问题
Im storing all types of files on amazon S3. In amazon S3 bucket, All files store in different folders, I know there is no concept of folder in amazon s3. Objects are only identified by their keys. if i store any file with key like 'mydocs/personal/profile-pic.jpg' that mean two parents folders(personal folder inside mydocs folder) will be created there.

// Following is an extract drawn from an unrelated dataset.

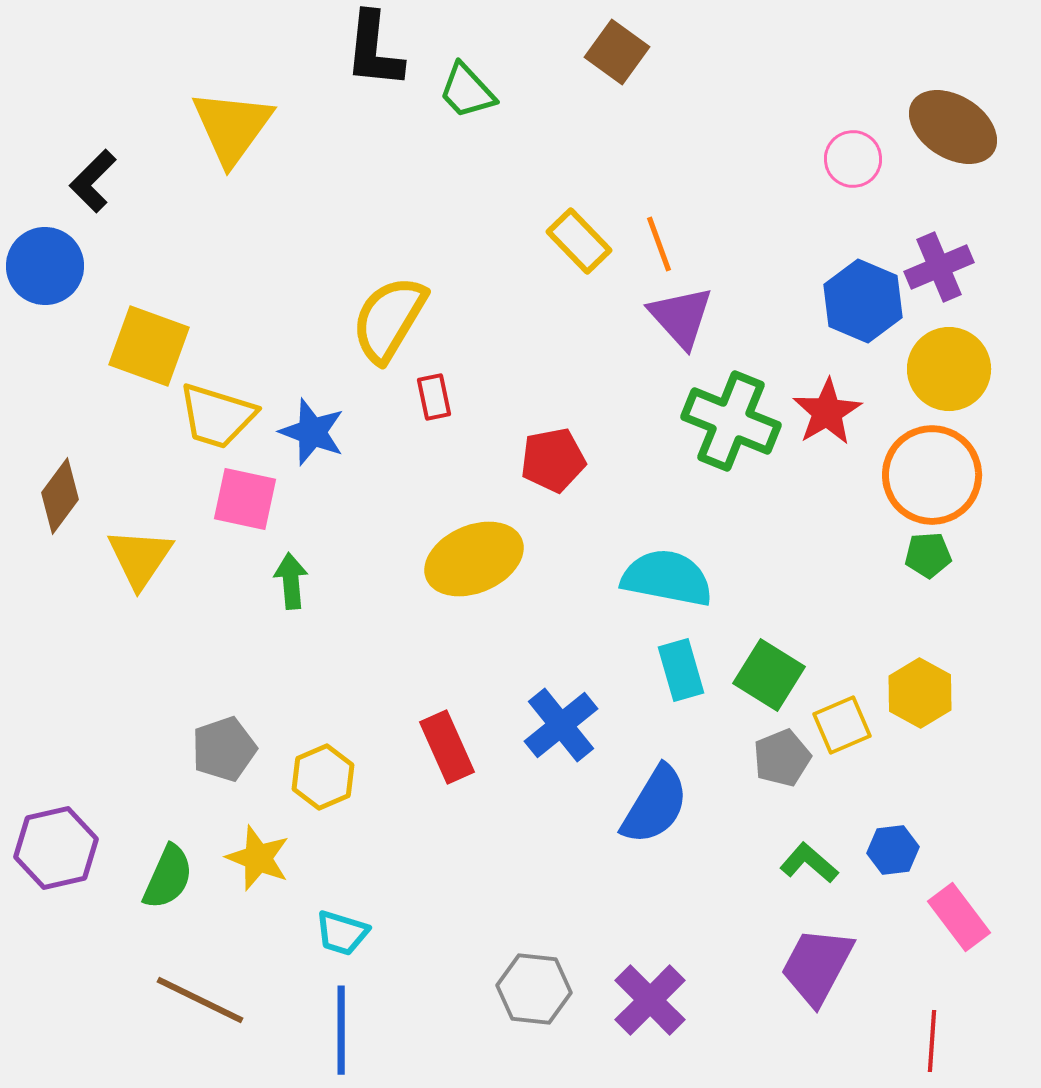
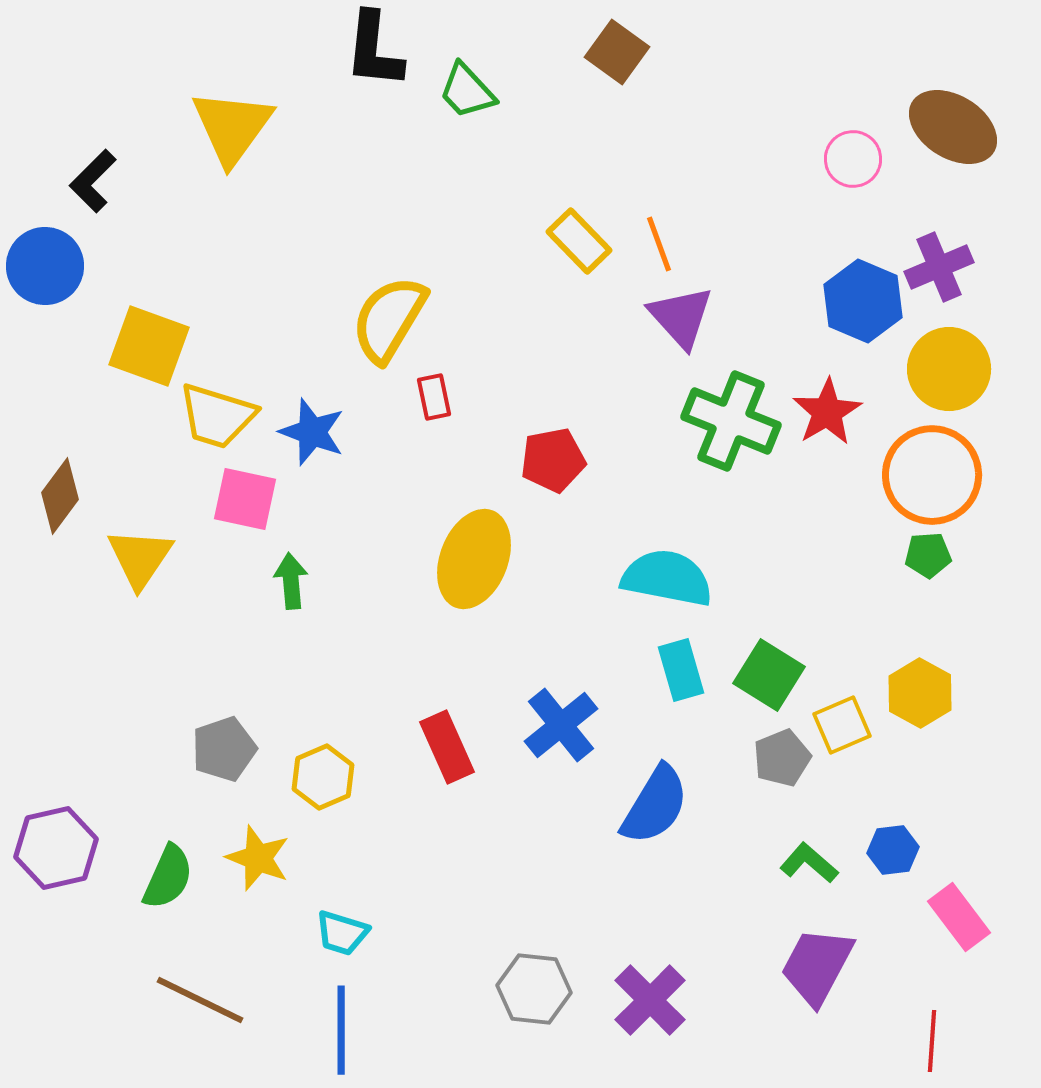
yellow ellipse at (474, 559): rotated 46 degrees counterclockwise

I want to calculate the size of any folder like 'mydocs' in java. I calculated bucket total size by using this code given below:
public long calculateBucketSize(String bucketName) {
long totalSize = 0;
int totalItems = 0;
ObjectListing objects = listObjects(bucketName);
do {
for (S3ObjectSummary objectSummary : objects.getObjectSummaries()) {
totalSize += objectSummary.getSize();
totalItems++;
}
objects = listNextBatchOfObjects(objects);
} while (objects.isTruncated());
System.out.println("Amazon S3 bucket: " + bucketName + " containing "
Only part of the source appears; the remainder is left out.